→ **Brief**
Taking the line with "et qu’il y avait là pour entendre, pour" as the first and the last line of the entries as the final one, copy that span exactly.

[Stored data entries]
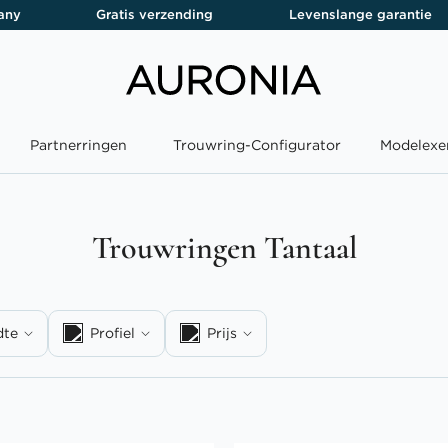
any
Gratis verzending
Levenslange garantie
Partnerringen
Trouwring-Configurator
Modelexe
Trouwringen Tantaal
dte
Profiel
Prijs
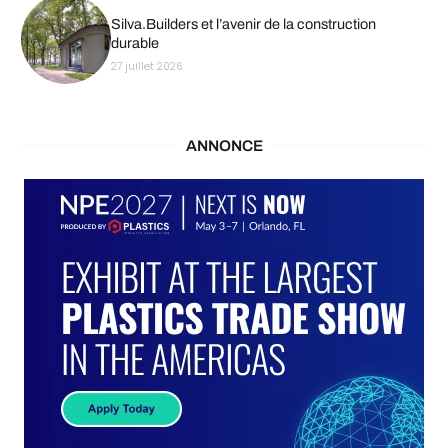
Silva.Builders et l’avenir de la construction
durable
27 juillet 2026
ANNONCE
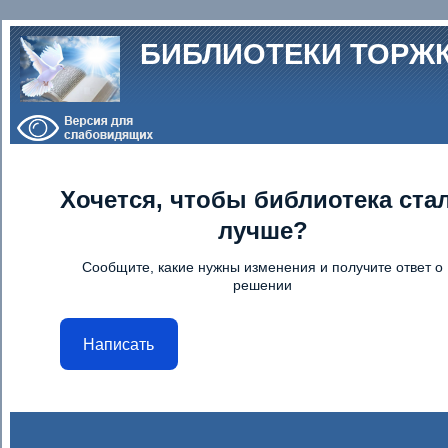
Перейти к основному содержанию
БИБЛИОТЕКИ ТОРЖ
Хочется, чтобы библиотека ста
лучше?
Сообщите, какие нужны изменения и получите ответ о
решении
Написать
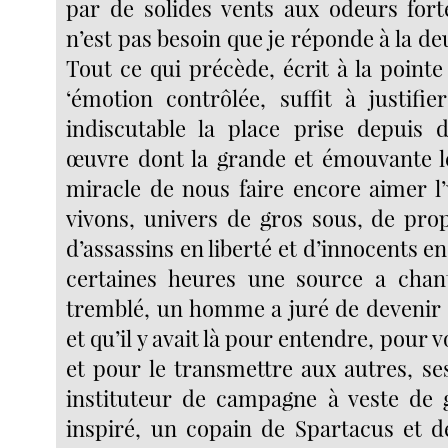
par de solides vents aux odeurs forte
n’est pas besoin que je réponde à la d
Tout ce qui précède, écrit à la point
‘émotion contrôlée, suffit à justifi
indiscutable la place prise depuis 
œuvre dont la grande et émouvante l
miracle de nous faire encore aimer l
vivons, univers de gros sous, de prop
d’assassins en liberté et d’innocents en
certaines heures une source a chan
tremblé, un homme a juré de devenir f
et qu’il y avait là pour entendre, pour 
et pour le transmettre aux autres, se
instituteur de campagne à veste de 
inspiré, un copain de Spartacus et d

→ **Completed exercise**
et qu’il y avait là pour entendre, pour 
et pour le transmettre aux autres, se
instituteur de campagne à veste de 
inspiré, un copain de Spartacus et d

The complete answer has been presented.